Goal of the exercise: Given the entries that follow, write out exactly the lines starting at the one containing "Grandstand J, MotoGP Catalan" and ending at the one containing "MotoGP tickets Catalunya 2027", both ends included, and only those.

Entries provided:
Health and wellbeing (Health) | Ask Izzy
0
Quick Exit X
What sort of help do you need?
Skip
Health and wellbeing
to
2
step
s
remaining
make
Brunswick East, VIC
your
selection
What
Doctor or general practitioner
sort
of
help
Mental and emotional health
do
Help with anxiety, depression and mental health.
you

...

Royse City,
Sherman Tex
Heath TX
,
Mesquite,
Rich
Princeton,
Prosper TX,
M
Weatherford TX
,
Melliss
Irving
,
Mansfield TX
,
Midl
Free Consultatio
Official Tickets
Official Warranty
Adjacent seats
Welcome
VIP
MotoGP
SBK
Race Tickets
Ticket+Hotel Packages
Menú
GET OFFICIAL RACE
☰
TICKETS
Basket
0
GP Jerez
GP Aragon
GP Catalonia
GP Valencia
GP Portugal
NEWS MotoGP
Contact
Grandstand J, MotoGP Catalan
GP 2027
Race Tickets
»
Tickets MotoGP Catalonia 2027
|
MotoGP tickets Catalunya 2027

==

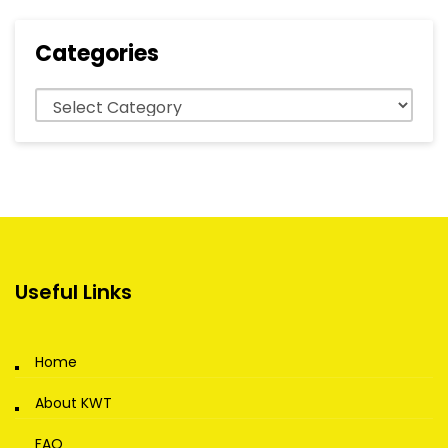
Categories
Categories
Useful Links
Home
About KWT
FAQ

Solution to the problem:
Grandstand J, MotoGP Catalan
GP 2027
Race Tickets
»
Tickets MotoGP Catalonia 2027
|
MotoGP tickets Catalunya 2027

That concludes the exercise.